I don’t argue for any particularly noble cause here, but it will serve a purpose and has a net positive for those it impacts, and others who see it as negative, I don’t think it really impacts unless they are operating a business that seeks to make revenue doing something Overture provides for free, perhaps.

Comment from Jane Elodie on 21 November 2023 at 09:07

If Overture negotiates datasets to be released under Open licenses, it is objectively good for the world. If the worlds geo data ends up under a “permissive” license, not a “copy left” license, it’s subjectively bad for the world.

OSM has has won as the base map. But Overture is abstracting us away, for a future where there is permissive data of the worlds road network. We are a last resort source for Overture. Overture hates the “copy left”.

Christopher, can you or else anyone involved with Overture say honestly: if there is a permissive source, Overture will continue to use OSM?

Comment from cbeddow on 22 November 2023 at 08:11

I am not sure I understand when you claim Overture hates copy left? This is your view, and does not represent anyone. I love OSM (dearly) and have worked on some pieces of Overture. I don’t have hate, and I don’t know anyone else who does. Please don’t create chimeras out of people. This just shows again the disruption in point #1: emotional reactions to Overture, regardless of the technical or practical aspects.

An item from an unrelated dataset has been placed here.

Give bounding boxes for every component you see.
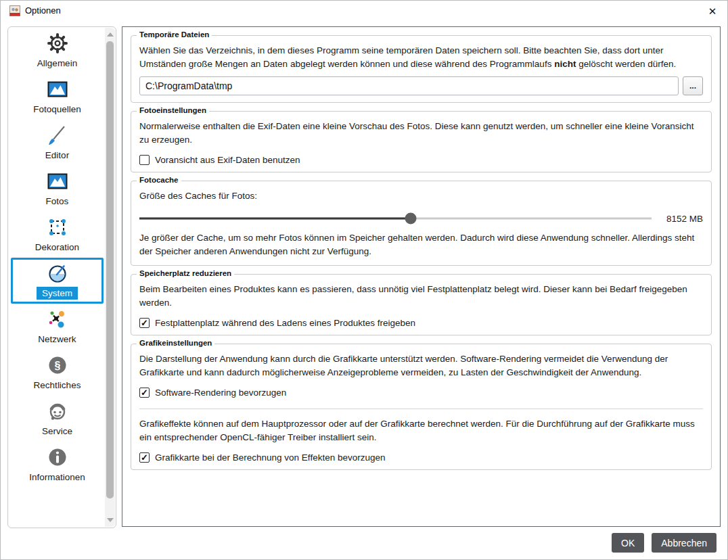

If Overtue hates copy left, then it would seem fair to say that in inverse, OSM hates being totally free and open (permissive). But is that really true?

If there are 15 data sources, OSM still remains a good one: sources are worth comparing. Permissive ve is far easier to mix with other data, ODBl has all kinds of things that need caution, you can read the OSM Wiki on this.

All the permissive data is excellent for OSM: it becomes available to go into OSM. Daylight is important to Overture. Overture alles others to choose which data they use, no reason to abandon OSM.

Comment from InfosReseaux on 26 November 2023 at 16:02

The surprising bit at SOTM-EU over the weekend was just how hilariously unaware both Linux Foundation members and representatives were that their main effect will be stomping out a whole raft of SMEs, and the sudden realisation by the victims that US big tech and their non-profit front are not their friends.

Despite such a question may be naive, it deserves to be asked here: in case the effects that had been feared many times here are currently real, what had we (or the victims) done as a community to prevent that?

We should face our own confusion between frugality and being stuck in a lack of tools to manage our own data prior to criticize too quickly some challengers that arise. Let’s focus on challenges to tackle instead of crying about disruption we could be part of, again.